• [Aim of the task]
In the entries that follow, identify the line containing "Происшествия" and return it together with all later lines, exactly as they appear.

Dataset entries:

----

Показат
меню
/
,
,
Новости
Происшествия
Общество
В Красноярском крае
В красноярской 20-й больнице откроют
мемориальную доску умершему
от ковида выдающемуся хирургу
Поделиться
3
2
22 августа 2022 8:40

----

• [Exercise answer]
Происшествия
Общество
В Красноярском крае
В красноярской 20-й больнице откроют
мемориальную доску умершему
от ковида выдающемуся хирургу
Поделиться
3
2
22 августа 2022 8:40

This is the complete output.